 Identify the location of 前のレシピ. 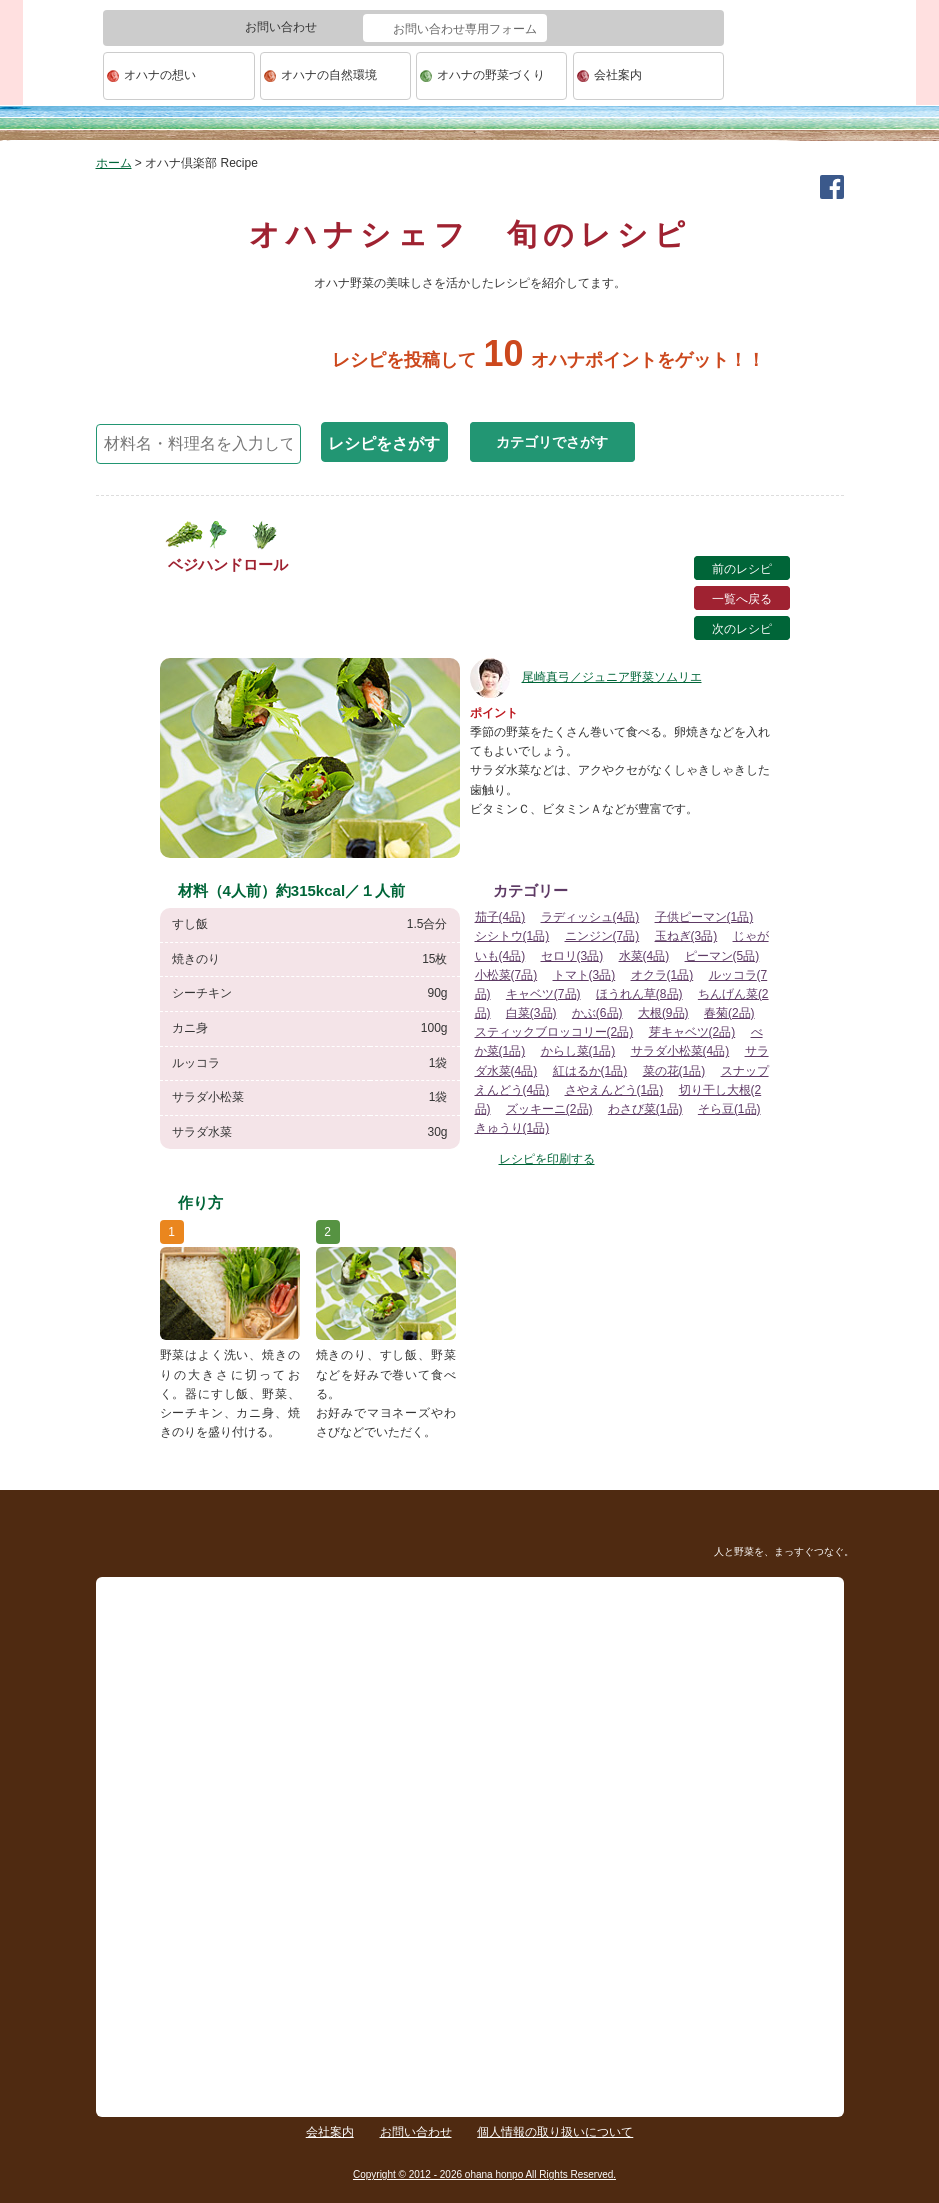
(742, 569).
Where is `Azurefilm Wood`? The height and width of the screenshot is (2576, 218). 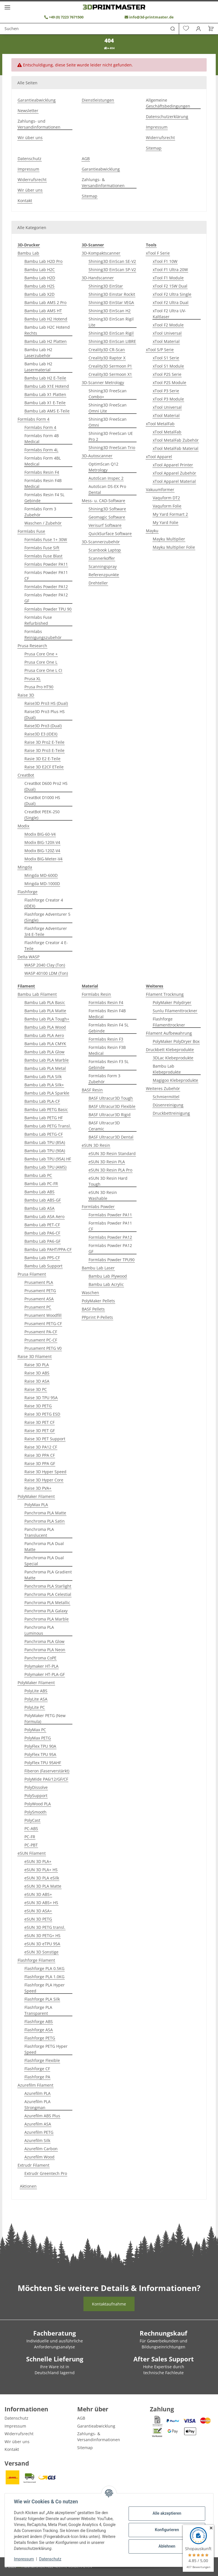
Azurefilm Wood is located at coordinates (39, 2157).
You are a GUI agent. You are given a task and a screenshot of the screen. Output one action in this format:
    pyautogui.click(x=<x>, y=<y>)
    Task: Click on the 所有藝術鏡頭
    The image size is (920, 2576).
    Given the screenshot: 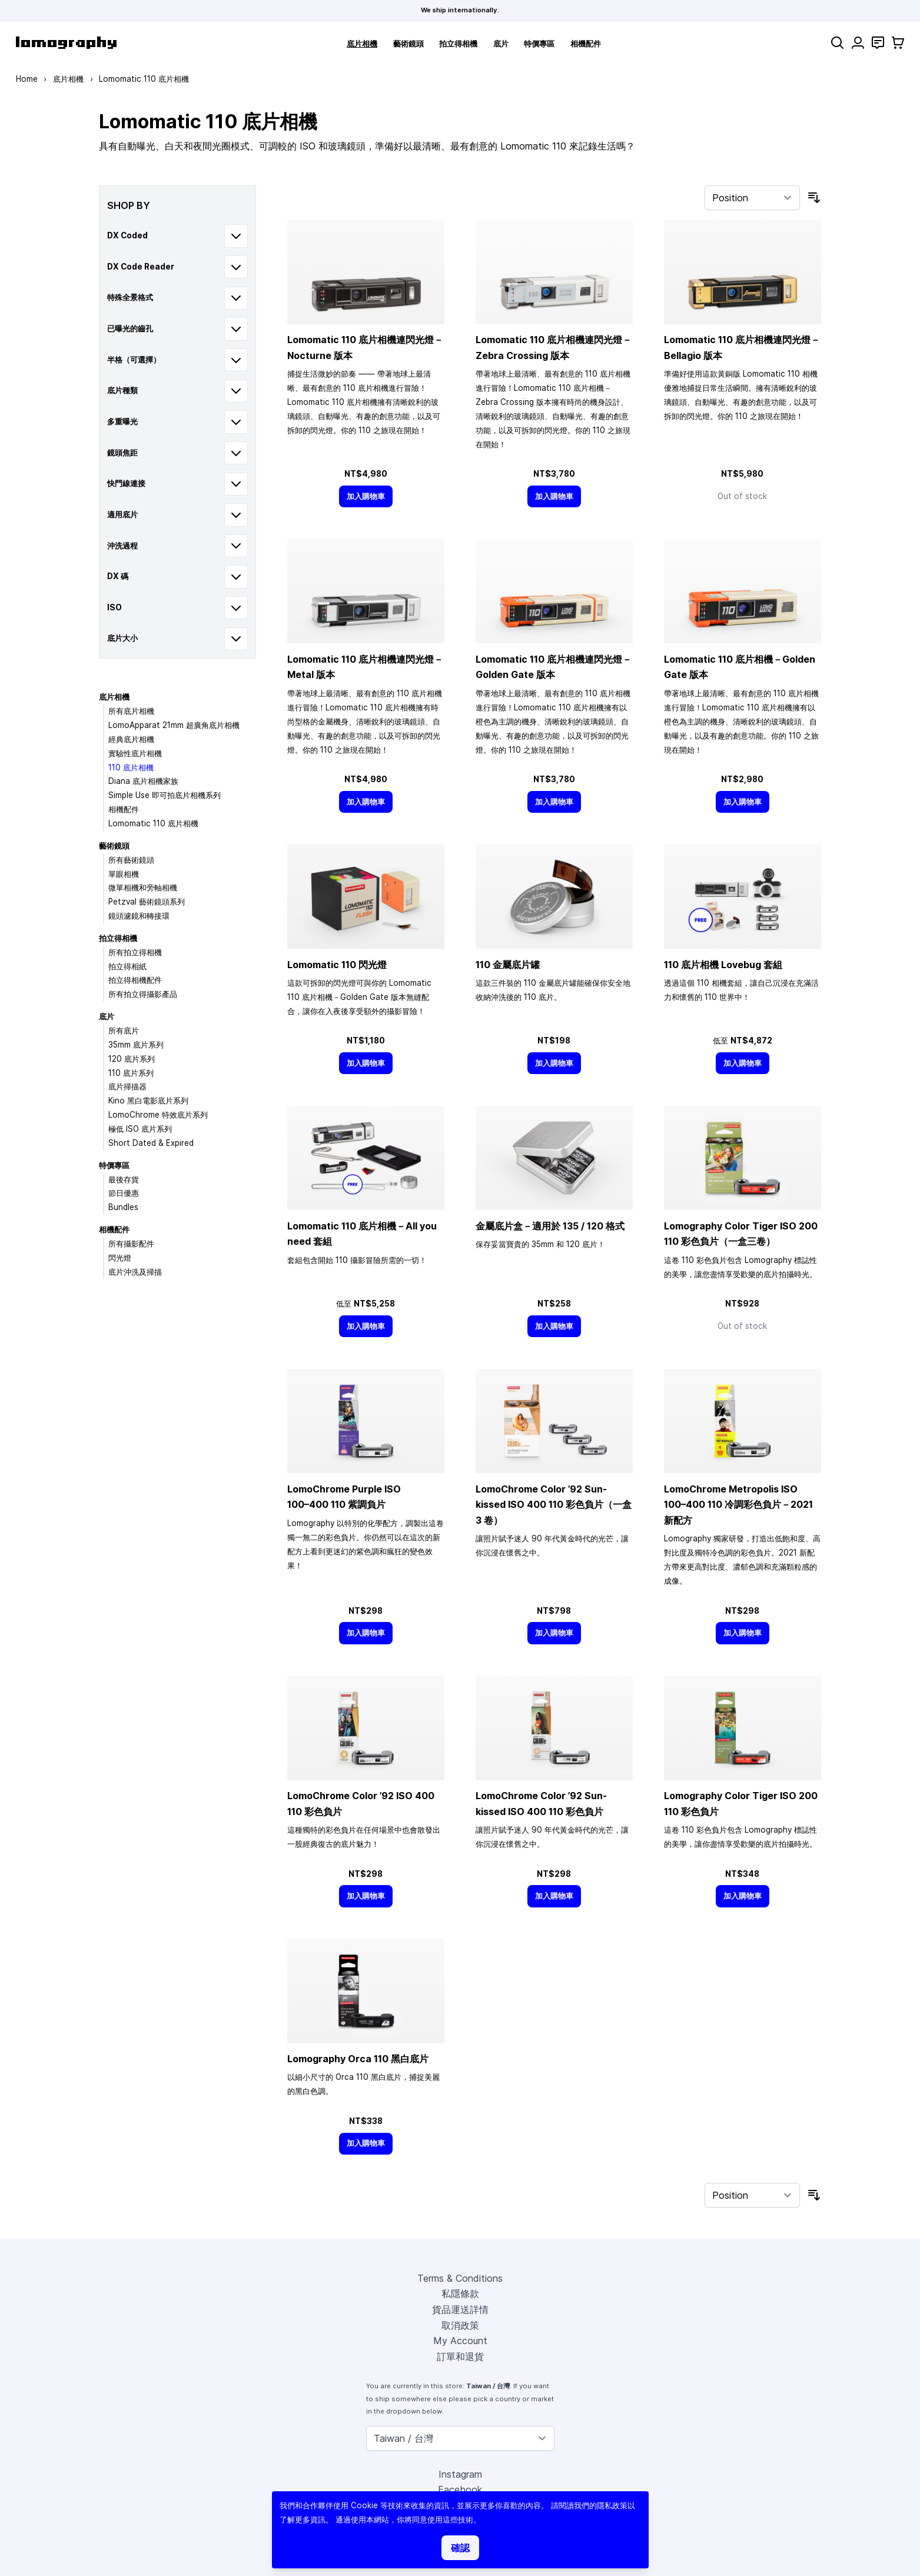 What is the action you would take?
    pyautogui.click(x=131, y=860)
    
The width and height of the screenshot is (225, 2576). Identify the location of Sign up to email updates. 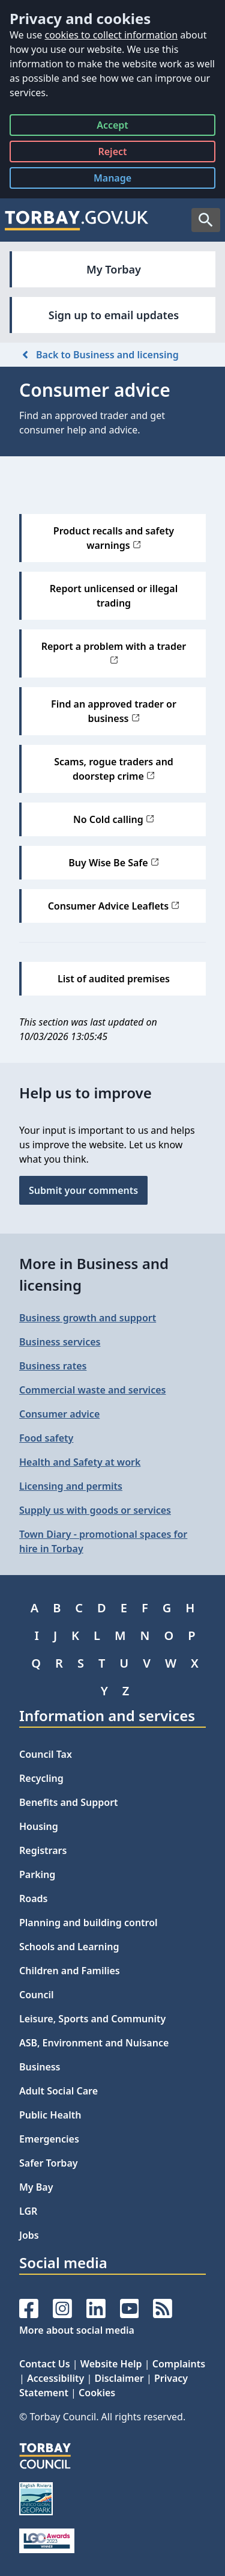
(114, 315).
◆ ◆ ◆
**Exercise**
Leave out the pictures and repeat exactly the lines from the start of the material through the line that contains "You are a GUI", both included.

**Answer box**
 Identify the location of 前のレシピ. 
(742, 569).
Where is `Azurefilm Wood`? The height and width of the screenshot is (2576, 218). 
Azurefilm Wood is located at coordinates (39, 2157).
You are a GUI agent. You are given a task and a screenshot of the screen. Output one action in this format:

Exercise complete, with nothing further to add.